Des prix déraisonnablement élevés

 

Les professionnels testés pratiquent des prix « déraisonnablement élevés » par rapport à des prix optimisés. Les surcoûts peuvent en effet varier de 38% à 55% pour l’isolation des murs par l’intérieur et de 166% jusqu’à 185% pour les enduits.

 

« De tels surcoûts ne  permettent pas de rentabiliser les opérations de rénovation énergétique, rendent financièrement inaccessibles les travaux de rénovation pour un certain nombre de consommateurs, même avec les dispositifs d’aides et pèsent sur les finances publiques », souligne  l’UFC-Que choisir.  

 

Autre grief de l’association des consommateurs : le non-respect des obligations légales sur les devis. « On ne peut être que stupéfait d'observer que certaines entreprises n’indiquent pas sur leur devis les éléments basiques comme le nom de leur compagnie d'assurances (71%), le numéro d’inscription au RCS24 (34%), ou encore la date de visite (97%).

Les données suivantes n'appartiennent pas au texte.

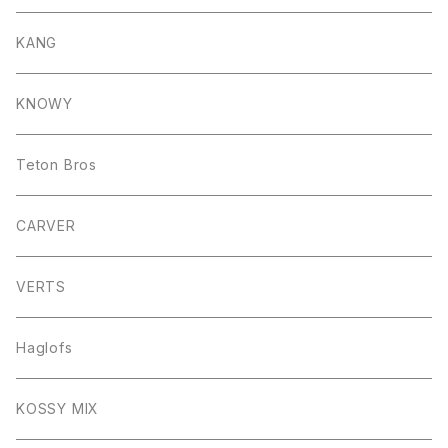
KANG
KNOWY
Teton Bros
CARVER
VERTS
Haglofs
KOSSY MIX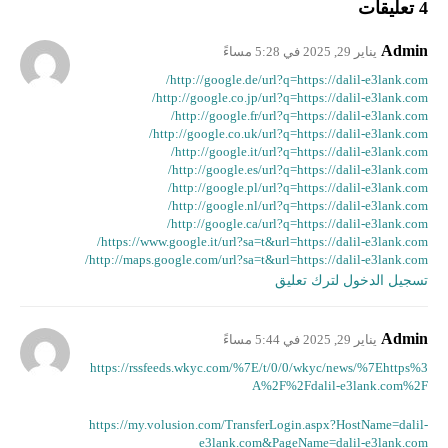
4 تعليقات
Admin
يناير 29, 2025 في 5:28 مساءً
http://google.de/url?q=https://dalil-e3lank.com/
http://google.co.jp/url?q=https://dalil-e3lank.com/
http://google.fr/url?q=https://dalil-e3lank.com/
http://google.co.uk/url?q=https://dalil-e3lank.com/
http://google.it/url?q=https://dalil-e3lank.com/
http://google.es/url?q=https://dalil-e3lank.com/
http://google.pl/url?q=https://dalil-e3lank.com/
http://google.nl/url?q=https://dalil-e3lank.com/
http://google.ca/url?q=https://dalil-e3lank.com/
https://www.google.it/url?sa=t&url=https://dalil-e3lank.com/
http://maps.google.com/url?sa=t&url=https://dalil-e3lank.com/
تسجيل الدخول لترك تعليق
Admin
يناير 29, 2025 في 5:44 مساءً
https://rssfeeds.wkyc.com/%7E/t/0/0/wkyc/news/%7Ehttps%3
A%2F%2Fdalil-e3lank.com%2F
https://my.volusion.com/TransferLogin.aspx?HostName=dalil-
e3lank.com&PageName=dalil-e3lank.com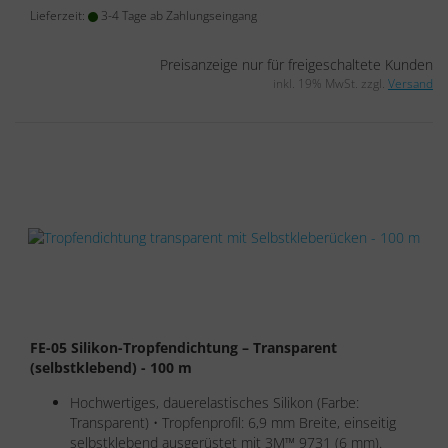
Lieferzeit:
3-4 Tage ab Zahlungseingang
Preisanzeige nur für freigeschaltete Kunden
inkl. 19% MwSt. zzgl.
Versand
FE-05 Silikon-Tropfendichtung – Transparent
(selbstklebend) - 100 m
Hochwertiges, dauerelastisches Silikon (Farbe:
Transparent) • Tropfenprofil: 6,9 mm Breite, einseitig
selbstklebend ausgerüstet mit 3M™ 9731 (6 mm).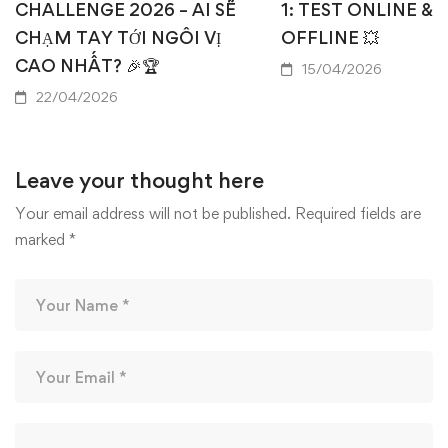
CHALLENGE 2026 – AI SẼ
1: TEST ONLINE & 
CHẠM TAY TỚI NGÔI VỊ
OFFLINE 💥
CAO NHẤT? 🎉🏆
15/04/2026
22/04/2026
Leave your thought here
Your email address will not be published.
Required fields are
marked
*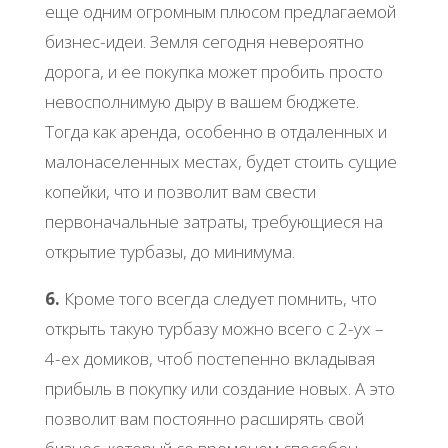
еще одним огромным плюсом предлагаемой
бизнес-идеи. Земля сегодня невероятно
дорога, и ее покупка может пробить просто
невосполнимую дыру в вашем бюджете.
Тогда как аренда, особенно в отдаленных и
малонаселенных местах, будет стоить сущие
копейки, что и позволит вам свести
первоначальные затраты, требующиеся на
открытие турбазы, до минимума.
6.
Кроме того всегда следует помнить, что
открыть такую турбазу можно всего с 2-ух –
4-ех домиков, чтоб постепенно вкладывая
прибыль в покупку или создание новых. А это
позволит вам постоянно расширять свой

Pire, l’absence de mention, comme le type de qualification RGE (83%) ou le libellé exact des travaux (94%), peut tout simplement priver le consommateur des aides et subventions ».

 

La formation en cause

 

« Cette étude montre que la situation ne s’est pas améliorée par rapport à notre enquête de 2014. Clairement, la qualification RGE ne répond pas à l’objectif de montée en compétence que se sont fixés les pouvoirs publics et la profession », estime l’UFC-Que choisir.

 

En cause, une formation à l’obtention de la qualification RGE inadaptée et un contrôle insuffisant. « Mais peut-on parler de formation, avec des modules de trois jours », s’interroge Alain Bazot, qui estime par ailleurs qu’un seul contrôle sur site pour maintenir le signe de qualité RGE est insuffisant.

 

Et d’ajouter que « le développement du marché ne pourra se faire qu’en passant d’une obligation de moyen à une obligation de résultats qui engage clairement les professionnels faisant des promesses d’économie d’énergie ».

 

Pouvoirs publics interpellés

 

Pour lever les freins à la rénovation énergétique, elle appelle les pouvoirs publics à reprendre la main sur le dispositif RGE en renforçant la formation et les contrôles des professionnels qualifiés et de les inciter à développer une filière « d’architectes- énergéticiens » indépendants capables d’accompagner le consommateur tout au long de sa démarche de rénovation énergétique globale.

 

Elle propose d’instaurer une obligation de résultat, que les consommateurs pourront invoquer dès lors que les allégations de performance énergétique faites par les professionnels n’auraient pas été atteintes. Enfin,  elle demande à ce que le préteur dans le cadre d’un crédit affecté soit responsabilisé pour vérifier la réalisation de la prestation prévue mais aussi la solvabilité et les capacités du professionnel.

 

L’UFC-Que choisir n’a pas décidé pour autant d’en rester là. Elle compte bien mobiliser les candidats à l’élection présidentielle pour que la rénovation énergétique soit intégrée comme un thème consumériste majeur dans la campagne. En attendant, l’association des consommateurs conseille auxménages « d’y réfléchir à deux fois, avant de se lancer dans des travaux de rénovation énergétique ».